A two-fold rapid urbanization is happening in India, in terms of the expansion of the existing cities as well as the emergence of new urban centres around the existing ones. This fast paced and unregulated urban growth largely driven by government policies and financial resources has posed serious challenges and raised multiple questions related to the sustainability of such development process, as well as the government’s apathy in confronting problems such as increasing unemployment among the urban youth, inability to regulate massive rural to urban migration, mushrooming of large number of slums etc. Concerns are also raised about issues related to livelihood, human health, food security, water supply, sanitation, solid waste management etc.
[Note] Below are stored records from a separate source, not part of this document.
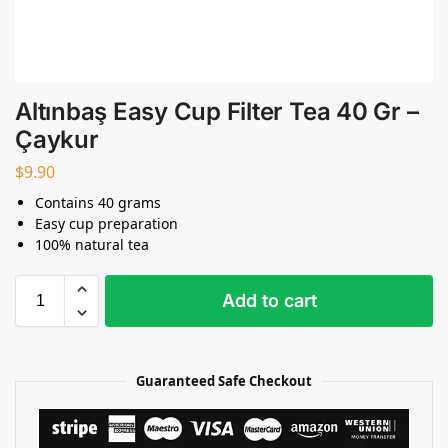
Altınbaş Easy Cup Filter Tea 40 Gr –
Çaykur
$
9.90
Contains 40 grams
Easy cup preparation
100% natural tea
Add to cart
Guaranteed Safe Checkout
The neoliberal policies initiated in the 90s coupled with the withdrawal of the state from welfare schemes and introduction of privatization of essential services has led to substantive transformation in urban governance. New forms of public and private partnership are being explored in providing essential services to the citizens. The increasing role of private sector players has led to dissatisfaction and erosion on the quality of services being provided. This has produced an urban crisis distinguished by inadequate infrastructure, financial irregularities ever-increasing disparity in income groups, widening gap between the rich and the poor and sharp social divisions ensuing in multiple dissenting voices challenging the state, demanding for a cohesive, decisive and vigorous type of planning of the cities.
Urban social movements listed in this series are a result of urban inhabitants who are contesting these developments and are voicing their concerns through various forms of action against the policies of the state.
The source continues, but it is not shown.